What to do: Please print the full listing below exactly, but not the pictures in it.

Raw data:
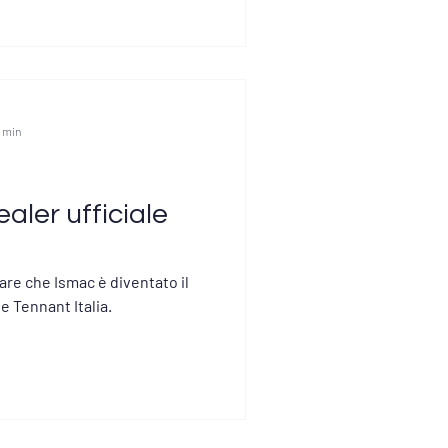
1 min
aler ufficiale
are che Ismac è diventato il
e Tennant Italia.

Solution to this task:
1 min
aler ufficiale
are che Ismac è diventato il
e Tennant Italia.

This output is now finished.